Ne craignez donc point d’ajouter foi à ce que l'on vous a rapporté de lui, et croyez plutôt que ce ne sont que les moindres de ses excellentes vertus. Car comment aurait-on pu vous en informer entièrement, vu que tout ce que je vous en écrirai par cette lettre, après avoir rappelé ma mémoire pour satisfaire à votre désir, n'égale nullement ses actions. Mais vous-mêmes informez-vous-en soigneusement auprès de ceux qui passeront d’ici vers vous, mais même si chacun rapporte tout ce qu'il sait, il fera très difficile d'en faire une relation qui réponde à la dignité du sujet.

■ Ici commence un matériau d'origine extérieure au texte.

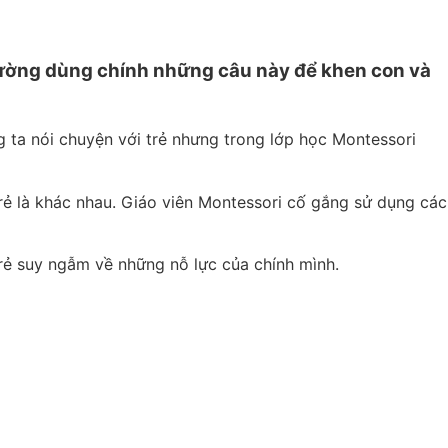
hường dùng chính những câu này để khen con và
g ta nói chuyện với trẻ nhưng trong lớp học Montessori
rẻ là khác nhau. Giáo viên Montessori cố gắng sử dụng các
trẻ suy ngẫm về những nỗ lực của chính mình.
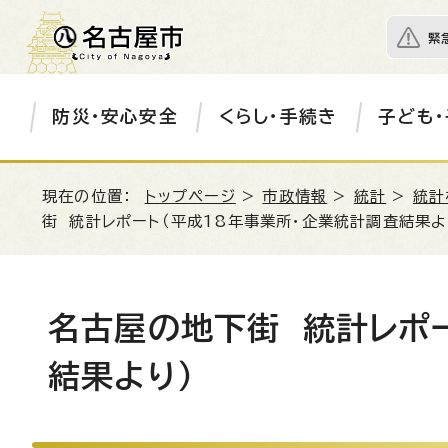
緊
防災・安心安全
くらし・手続き
子ども・
現在の位置：
トップページ
>
市政情報
>
統計
>
統計
街 統計レポート（平成18年事業所・企業統計調査結果よ
名古屋の地下街 統計レポー
結果より）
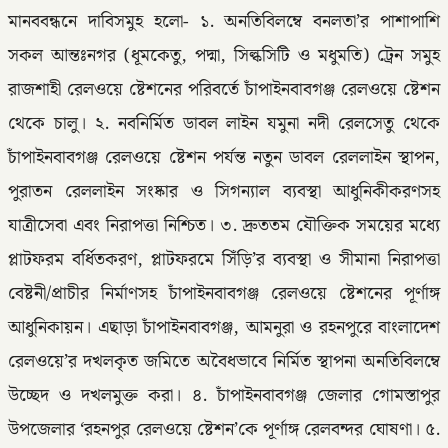
মানববন্ধনে দাবিসমুহ হলো- ১. অনতিবিলম্বে বনলতা’র পাশাপাশি
সকল আন্তঃনগর (ধূমকেতু, পদ্মা, সিল্কসিটি ও মধুমতি) ট্রেন সমুহ
রাজশাহী রেলওয়ে ষ্টেশনের পরিবর্তে চাঁপাইনবাবগঞ্জ রেলওয়ে ষ্টেশন
থেকে চালু। ২. নবনির্মিত ডাবল লাইন যমুনা নদী রেলসেতু থেকে
চাঁপাইনবাবগঞ্জ রেলওয়ে ষ্টেশন পর্যন্ত নতুন ডাবল রেললাইন স্থাপন,
পুরাতন রেললাইন সংষ্কার ও সিগন্যাল ব্যবস্থা আধুনিকীকরণসহ
যাত্রীসেবা এবং নিরাপত্তা নিশ্চিত। ৩. দ্রুততম যৌক্তিক সময়ের মধ্যে
প্লাটফরম বর্ধিতকরণ, প্লাটফরমে সিঁড়ি’র ব্যবস্থা ও সীমানা নিরাপত্তা
বেষ্টনী/প্রাচীর নির্মাণসহ চাঁপাইনবাবগঞ্জ রেলওয়ে ষ্টেশনের পূর্ণাঙ্গ
আধুনিকায়ন। এছাড়া চাঁপাইনবাবগঞ্জ, আমনুরা ও রহনপুরে বাংলাদেশ
রেলওয়ে’র দখলকৃত জমিতে অবৈধভাবে নির্মিত স্থাপনা অনতিবিলম্বে
উচ্ছেদ ও দখলমুক্ত করা। ৪. চাঁপাইনবাবগঞ্জ জেলার গোমস্তাপুর
উপজেলার ‘রহনপুর রেলওয়ে ষ্টেশন’কে পূর্ণাঙ্গ রেলবন্দর ঘোষণা। ৫.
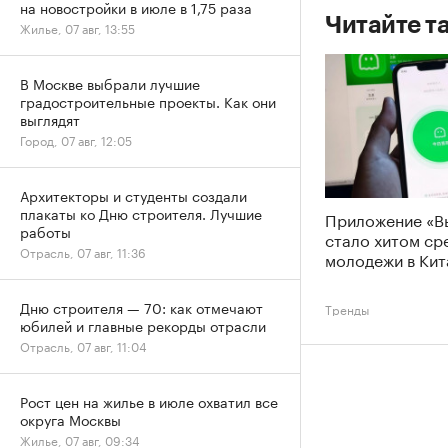
на новостройки в июле в 1,75 раза
Читайте т
Жилье, 07 авг, 13:55
В Москве выбрали лучшие
градостроительные проекты. Как они
выглядят
Город, 07 авг, 12:05
Архитекторы и студенты создали
плакаты ко Дню строителя. Лучшие
Приложение «В
работы
стало хитом ср
Отрасль, 07 авг, 11:36
молодежи в Кит
Дню строителя — 70: как отмечают
Тренды
юбилей и главные рекорды отрасли
Отрасль, 07 авг, 11:04
Рост цен на жилье в июле охватил все
округа Москвы
Жилье, 07 авг, 09:34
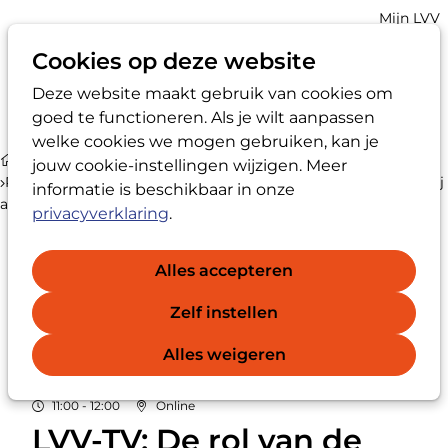
Account
Mijn LVV
navigatio
Cookies op deze website
Deze website maakt gebruik van cookies om
Op
Zoek
goed te functioneren. Als je wilt aanpassen
me
welke cookies we mogen gebruiken, kan je
Agenda
jouw cookie-instellingen wijzigen. Meer
Programma van LVV-TV: De rol van de vertrouwenspersoon bij
informatie is beschikbaar in onze
anonieme meldingen
privacyverklaring
.
Alles accepteren
Zelf instellen
VR
03
2026
Alles weigeren
JUL
11:00 - 12:00
Online
LVV-TV: De rol van de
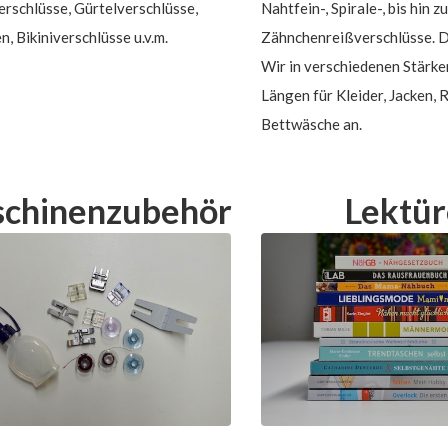
rschlüsse, Gürtelverschlüsse,
Nahtfein-, Spirale-, bis hin zu
n, Bikiniverschlüsse u.v.m.
Zähnchenreißverschlüsse. D
Wir in verschiedenen Stärke
Längen für Kleider, Jacken, 
Bettwäsche an.
chinenzubehör
Lektür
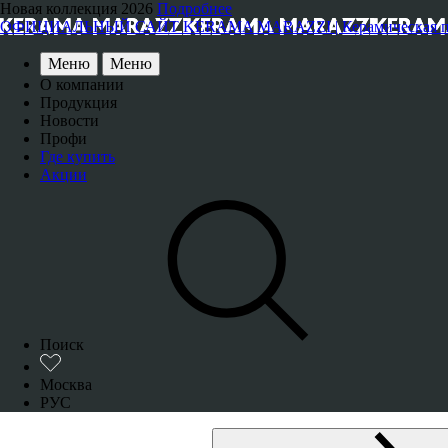
Новая коллекция 2026
Подробнее
ОФИЦИАЛЬНЫЙ САЙТ KERAMA MARAZZI | Керамическая плитка
Меню
Меню
О компании
Продукция
Новости
Профи
Где купить
Акции
Поиск
Москва
РУС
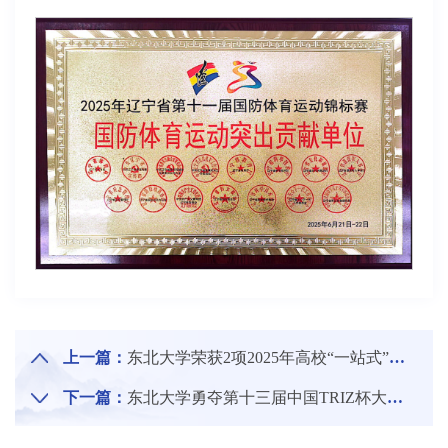
上一篇：
东北大学荣获2项2025年高校“一站式”学生社区风采展示活动优秀成果
下一篇：
东北大学勇夺第十三届中国TRIZ杯大学生创新方法大赛银奖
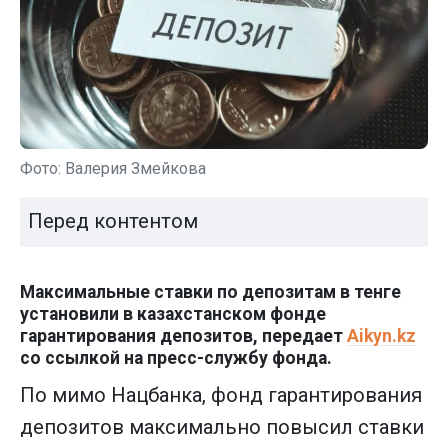
Фото: Валерия Змейкова
Перед контентом
Максимальные ставки по депозитам в тенге
установили в казахстанском фонде
гарантирования депозитов, передает
Aikyn.kz
со ссылкой на пресс-службу фонда.
По мимо Нацбанка, фонд гарантирования
депозитов максимально повысил ставки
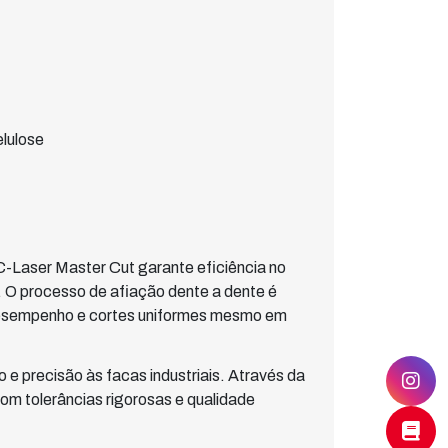
elulose
-Laser Master Cut garante eficiência no
l. O processo de afiação dente a dente é
desempenho e cortes uniformes mesmo em
e precisão às facas industriais. Através da
m tolerâncias rigorosas e qualidade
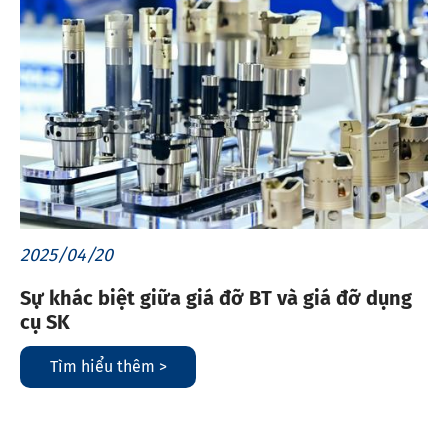
2025/04/20
Sự khác biệt giữa giá đỡ BT và giá đỡ dụng
cụ SK
Tìm hiểu thêm >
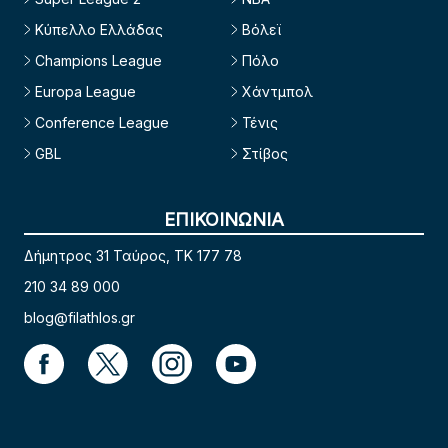
Κύπελλο Ελλάδας
Βόλεϊ
Champions League
Πόλο
Europa League
Χάντμπολ
Conference League
Τένις
GBL
Στίβος
ΕΠΙΚΟΙΝΩΝΙΑ
Δήμητρος 31 Ταύρος, TK 177 78
210 34 89 000
blog@filathlos.gr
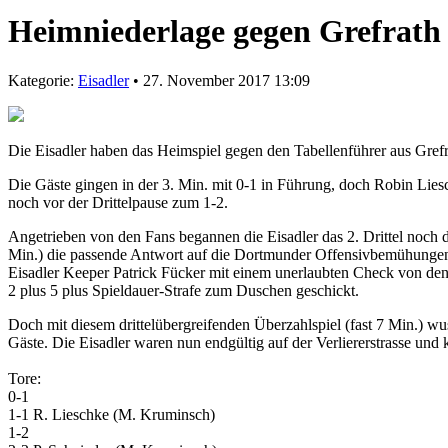
Heimniederlage gegen Grefrath
Kategorie:
Eisadler
• 27. November 2017 13:09
Die Eisadler haben das Heimspiel gegen den Tabellenführer aus Grefrat
Die Gäste gingen in der 3. Min. mit 0-1 in Führung, doch Robin Lies
noch vor der Drittelpause zum 1-2.
Angetrieben von den Fans begannen die Eisadler das 2. Drittel noch 
Min.) die passende Antwort auf die Dortmunder Offensivbemühungen. 
Eisadler Keeper Patrick Fücker mit einem unerlaubten Check von den
2 plus 5 plus Spieldauer-Strafe zum Duschen geschickt.
Doch mit diesem drittelübergreifenden Überzahlspiel (fast 7 Min.) w
Gäste. Die Eisadler waren nun endgültig auf der Verliererstrasse und
Tore:
0-1
1-1 R. Lieschke (M. Kruminsch)
1-2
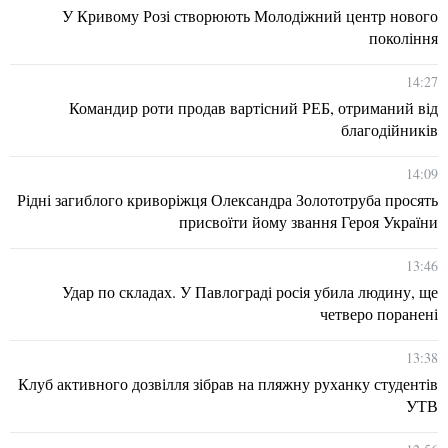
У Кривому Розі створюють Молодіжний центр нового
покоління
14:27
Командир роти продав вартісний РЕБ, отриманий від
благодійників
14:09
Рідні загиблого криворіжця Олександра Золототруба просять
присвоїти йому звання Героя України
13:46
Удар по складах. У Павлограді росія убила людину, ще
четверо поранені
13:38
Клуб активного дозвілля зібрав на пляжну руханку студентів
УТВ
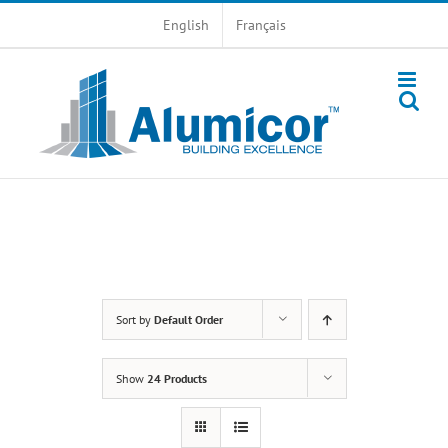
Skip
English
Français
to
content
Sort by
Default Order
Show
24 Products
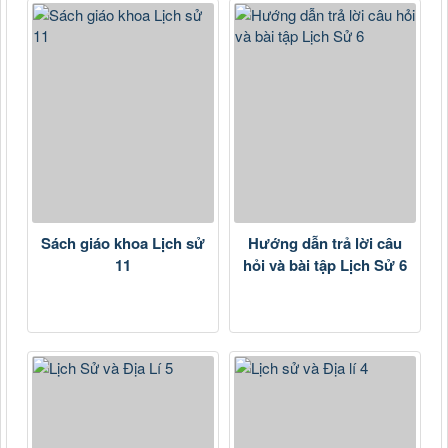
Sách giáo khoa Lịch sử
Hướng dẫn trả lời câu
11
hỏi và bài tập Lịch Sử 6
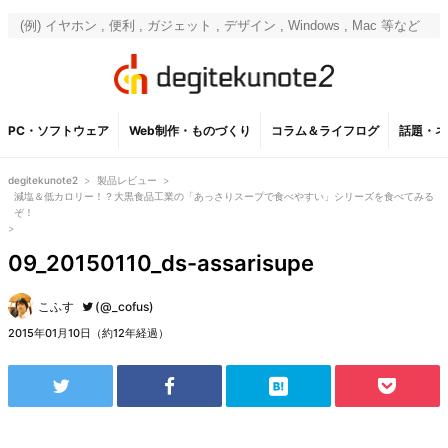
PC・ソフトウェア
Web制作・ものづくり
コラム＆ライフログ
話題・ネ
degitekunote2
>
製品レビュー
>
減塩＆低カロリー！？大黒食品工業の「あっさりスープで食べやすい」シリーズを食べてみる
ぞ！
>
09_20150110_ds-assarisupe
こふす
(@_cofus)
2015年01月10日（約12年経過）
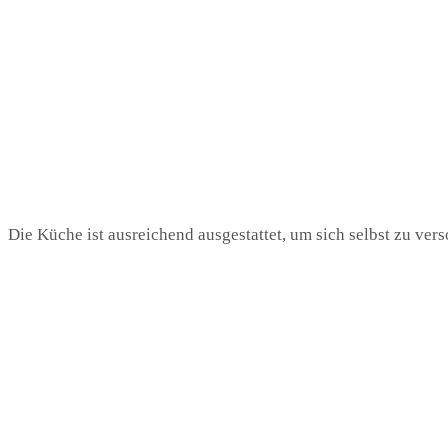
Die Küche ist ausreichend ausgestattet, um sich selbst zu vers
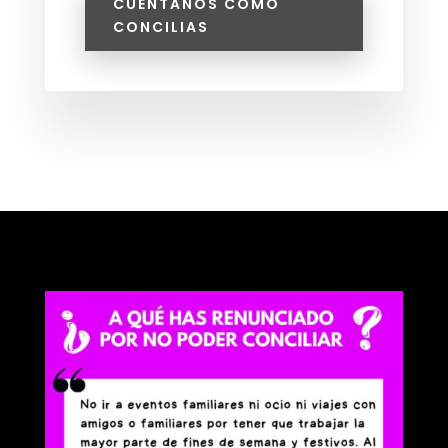
CUÉNTANOS CÓMO
CONCILIAS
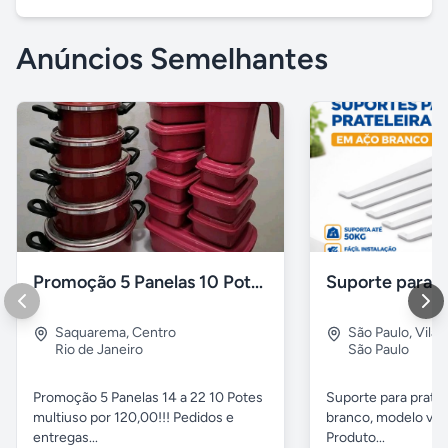
Anúncios Semelhantes
Promoção 5 Panelas 10 Potes Multiuso
Saquarema
,
Centro
São Paulo
,
Vila 
Rio de Janeiro
São Paulo
Promoção 5 Panelas 14 a 22 10 Potes
Suporte para pratel
multiuso por 120,00!!! Pedidos e
branco, modelo ver
entregas...
Produto...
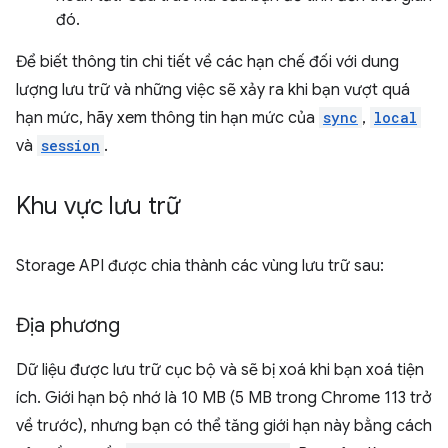
đó.
Để biết thông tin chi tiết về các hạn chế đối với dung
lượng lưu trữ và những việc sẽ xảy ra khi bạn vượt quá
hạn mức, hãy xem thông tin hạn mức của
sync
,
local
và
session
.
Khu vực lưu trữ
Storage API được chia thành các vùng lưu trữ sau:
Địa phương
Dữ liệu được lưu trữ cục bộ và sẽ bị xoá khi bạn xoá tiện
ích. Giới hạn bộ nhớ là 10 MB (5 MB trong Chrome 113 trở
về trước), nhưng bạn có thể tăng giới hạn này bằng cách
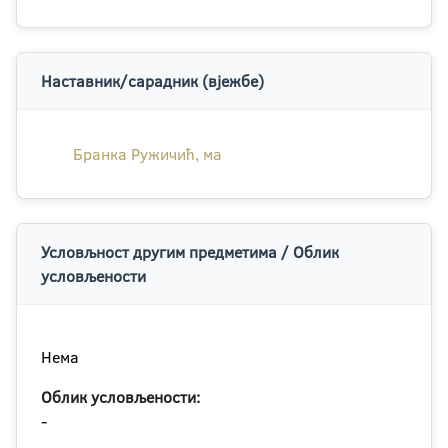
Наставник/сарадник (вјежбе)
Бранка Ружичић, ма
Условљност другим предметима / Облик
условљености
Нема
Облик условљености:
-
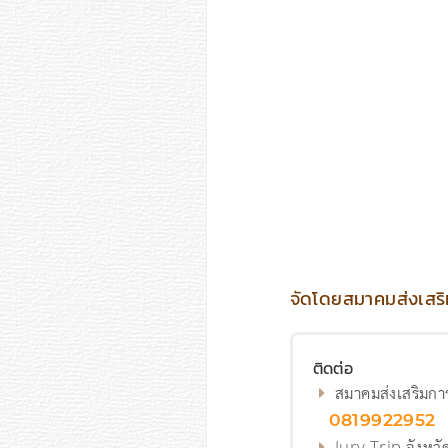
จัดโดยสมาคมส่งเสริม
ติดต่อ
สมาคมส่งเสริมการ
0819922952
Jury Trip จังหว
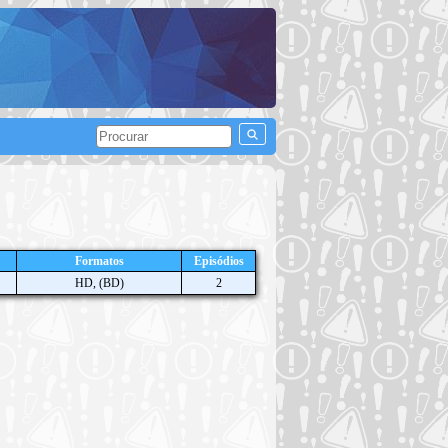
Formatos
Episódios
HD, (BD)
2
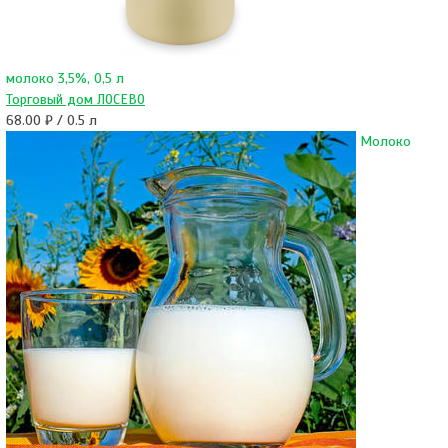
молоко 3,5%, 0,5 л
Торговый дом ЛОСЕВО
68.00 ₽ / 0.5 л
Молоко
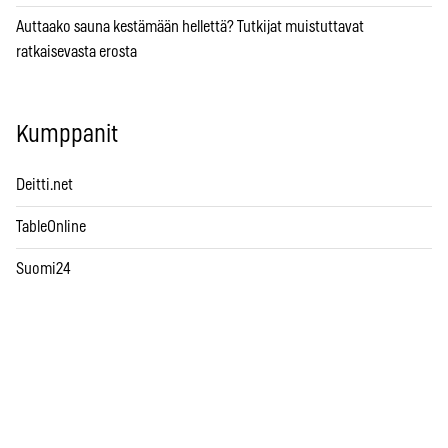
Auttaako sauna kestämään hellettä? Tutkijat muistuttavat
ratkaisevasta erosta
Kumppanit
Deitti.net
TableOnline
Suomi24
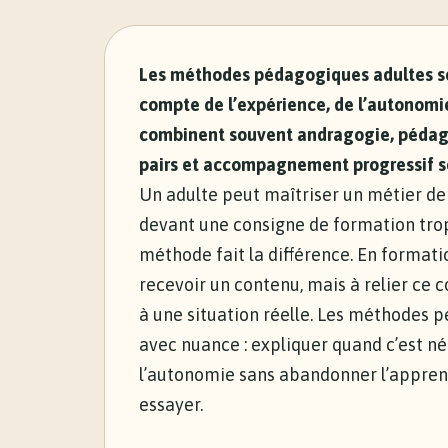
Les méthodes pédagogiques adultes so
compte de l’expérience, de l’autonomie
combinent souvent andragogie, pédago
pairs et accompagnement progressif se
Un adulte peut maîtriser un métier dep
devant une consigne de formation trop 
méthode fait la différence. En format
recevoir un contenu, mais à relier ce
à une situation réelle. Les méthodes 
avec nuance : expliquer quand c’est né
l’autonomie sans abandonner l’apprena
essayer.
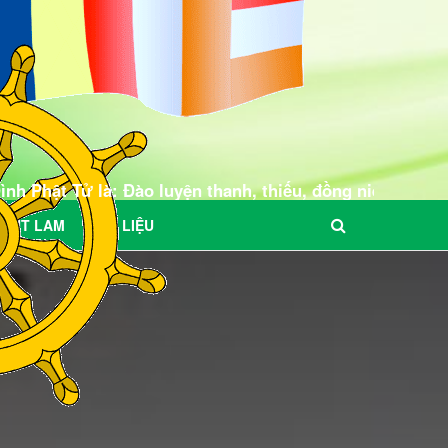
: Đào luyện thanh, thiếu, đồng niên tin Phật thành Phật
BÚT LAM
TƯ LIỆU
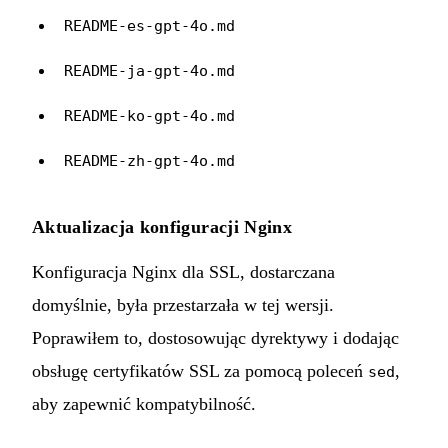
README-es-gpt-4o.md
README-ja-gpt-4o.md
README-ko-gpt-4o.md
README-zh-gpt-4o.md
Aktualizacja konfiguracji Nginx
Konfiguracja Nginx dla SSL, dostarczana
domyślnie, była przestarzała w tej wersji.
Poprawiłem to, dostosowując dyrektywy i dodając
obsługę certyfikatów SSL za pomocą poleceń
,
sed
aby zapewnić kompatybilność.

J’avais eu dessein après avoir reçu vos lettres, d’envoyer quérir quelques Solitaires, et principalement ceux qui allaient souvent le visiter, afin qu'en étant mieux informé, je puisse vous en donner une plus particulière connaissance : mais parce que le temps de la navigation était passé et que celui qui m'a rendu vos lettres, était pressé de s'en retourner, je me suis hâté de satisfaire à votre piété, en vous écrivant ce que j'en sais par moi-même, comme l'ayant souvent vu, et ce que j'en ai pu apprendre d'un Solitaire, qui a demeuré longtemps avec lui, et qui lui donnait souvent à laver les mains. J'ai eu soin partout de demeurer dans les termes de la vérité, ce dont j'estime devoir vous avertir, afin que si quelqu'un entend rapporter de lui des actions encore plus grandes que celles que je vous dirai, cette multitude de merveilles ne lui en diminue pas la créance ; et que si au contraire, il n'en apprend que des choses qui soient au dessus de son mérite, cela ne le porte pas à mépriser un si grand Saint.